Thank you for your detailed and helpful suggestions. I significantly updated the analysis strategy and the manuscript accordingly.

First, I elaborated more on the differences between the current, updated analysis strategy and the original analysis method in the Goal section, also adding the motivation behind the re-analysis.

Second, I ran a cumulative Bayesian linear mixed model with a probit link function on the full data using the formula you recommended. Additionally, I ran a second, alternative model where Country is treated as a fixed instead of a random factor. The results from both models are comparable; thus, the alternative model is presented in the supplementary materials and uploaded to OSF. The supplementary materials also include some plots regarding country-specific differences in sharing quality.

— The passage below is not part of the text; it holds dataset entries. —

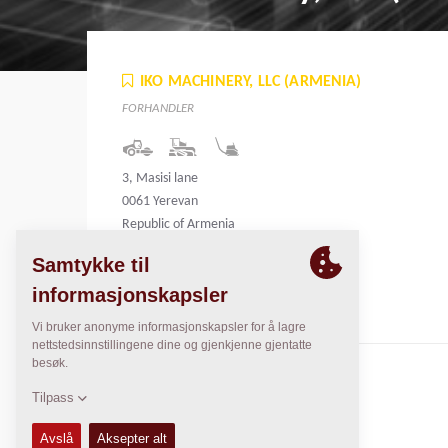
IKO MACHINERY, LLC (ARMENIA)
FORHANDLER
3, Masisi lane
0061 Yerevan
Republic of Armenia
Armenia
KONTAKTER
Regional General Manager
Thierry Leder
thierry.leder@dynapac.com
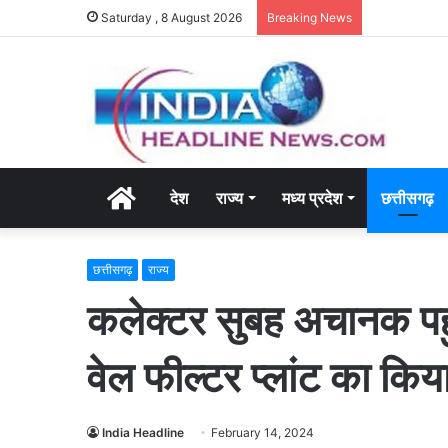
Saturday , 8 August 2026
Breaking News
Home
देश
राज्य
मध्य प्रदेश
छत्तीसगढ़
छत्तीसगढ़
राज्य
कलेक्टर सुबह अचानक पहु
वेल फील्टर प्लांट का क
India Headline
February 14, 2024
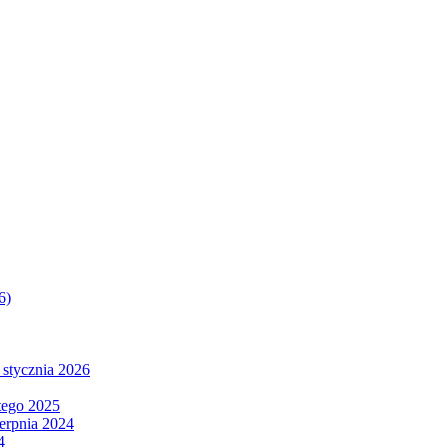
6)
 stycznia 2026
tego 2025
ierpnia 2024
4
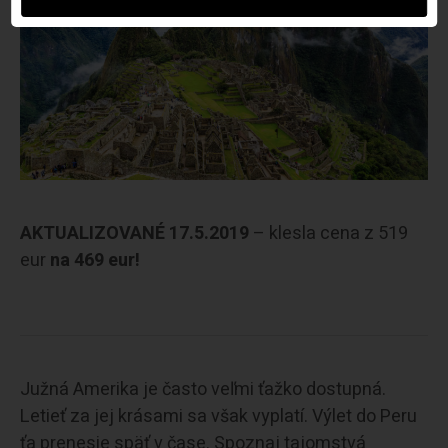
AKTUALIZOVANÉ 17.5.2019
– klesla cena z 519
eur
na 469 eur!
Južná Amerika je často veľmi ťažko dostupná.
Letieť za jej krásami sa však vyplatí. Výlet do Peru
ťa prenesie späť v čase. Spoznaj tajomstvá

Third, I now included both interventions (tips and prompts) designed to improve sharing quality. The accuracy condition is still excluded, since participants are asked to judge accuracy and not sharing likelihood in this condition (sharing likelihood: “We are interested in the extent to which you would consider sharing them on social media if you saw them.”; accuracy: “We are interested in whether you think the information is accurate.”).

Last, while applying SDT is an interesting analysis method for fake news detection, I decided against applying it to this data, since my robustness report focuses on the sharing likelihood rather than the accuracy judgments. The sharing likelihood can capture different sharing motivations, as is shown in Figure S2 of the supplementary materials of the original article. For example, one might, correctly, infer that an article is not reliable or very manipulative, as captured in the data analysed by Modirrousta-Galian and Higham (2023), but decide to share it anyway for entertainment reasons.

Login to report


Comments

Henrik Singmann  on 2025-09-11  [id 5804]

Category:
correction

The spacing in the third and fourth paragraphs is off and should look as follows (I apologise for not checking this before):

My understanding is that one improvement of the present reanalysis is that country is treated as a random-effect grouping factor. However, one major downside of the current renalaysis is that the analysis is performed on by-participant aggregated data which has two negative consequences: 1. Because truth is a within-subject variable, by-participant random slopes for truth need to be included. In the present analysis this is not possible because data are aggregated on the participant-truth level (which confounds the residual error term with the truth random slope), but the original by-trial level is of course available. Without including by-participant random slopes for truth the model does not employ the maximal random effects structure justified by the design (Barr et al., 2014) which can lead to increased Type 1 errors. 2. By aggregating on the by-participant level, the item information (variable name) cannot be included in the mixed model. However, I believe it was included in the original analysis and probably should be included in the robustness analysis as well. The main reason is that if there are item effects and these are ignored in the analysis, models can have unacceptably high Type 1 error rates (Judd et al., 2012).

My suggestion for an interesting robustness reanalysis is one that includes all three possible grouping factors (participant, item, and country) and is performed on the not aggregated (i.e., trial-level data). Thus, the formula for the full model should be: value ~ Condition * Truth + (Truth | id) + (Condition * Truth | Country) + (Condition | name) Please note that given the large number of observations, a frequentist analysis (e.g., using lme4/lmerTest or the afex package) can also be perfectly acceptable if estimating such a model in a Bayesian setting is too computationally expensive. In my view, the main reason for a robustness report of the target article is not by just adding a Bayesian approach, but by exploring alternative ways of modelling the data. For example, one could compare the results of a model in which Country is treated as a random grouping factor with a model in which it is treated as a fixed factor. Does this affect the results in a meaningful way? The difference between a Bayesian and non-Bayesian analysis using the same model is unlikely to be of interest in and of itself as these typically produce the same conclusions.